Her T-Synth swung crazily as she broke right. Something hammered savagely on her aft quarter. Damage control indicators glared red as she lost a drive node, port side. Baz curled behind her, his cannon lit up and the bandit disappeared in a smear of light. Moments later, Tanner’s cannon caught the fourth bandit in a crossing pattern. He veered away, trailing a comet’s tail of molten slag and ionized gas.
Her second target closed in behind Tanner. “Tanner, bring it up—help me engage.” He arced up in her T-Synth’s volume, his pursuer following. Her missile lock tone chimed beautifully in her ears.
“Got him locked! Two hot!” Two missiles streaked away. The bandit broke back, spewing a hail of counter fire. One missile died. The other bore in. “That’s four!”
The two remaining bandits, one still bleeding air, broke off.
“Ooeee!” whooped Baz, “They’re outta here! Goin’ ballistic!”

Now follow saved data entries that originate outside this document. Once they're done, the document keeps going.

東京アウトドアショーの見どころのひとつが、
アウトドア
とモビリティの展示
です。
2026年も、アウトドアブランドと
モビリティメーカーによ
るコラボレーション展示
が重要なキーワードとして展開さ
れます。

Below and behind them, more orange lines vomited from empty space.
“Incoming!” she barked, “Mail in your six! Flight pattern BOLO on my mark—now, now, Mark!” The blue triangles began a complex weave, knotting their drive wakes together. The trajectory of the torps started to bend as their seekers went active. They were too sluggish to match their quarries’ maneuvers, but the size of their warheads meant they didn’t have to. Her chain guns detonated one dead ahead, plasma shunts took some of the blast, armor took the rest. More damage control lights came on, blinking yellow. A warhead spiraled in on Tanner’s port side.
“Tanner, watch your left! Your left!”
“Ah shit, it’s picked me up—“ The torp exploded. “I got a problem here—”
“Bail Tanner! Eject! Eject!”
“Oh hell—” then a flood of static and a crack as her fist hit the console.
“Baz?” Her voice was unnaturally calm as they climbed free of the inferno. “I’m going back down there.”
“Kris, there’s at least four more of ‘em down there, not to mention whatever’s launching these torps.”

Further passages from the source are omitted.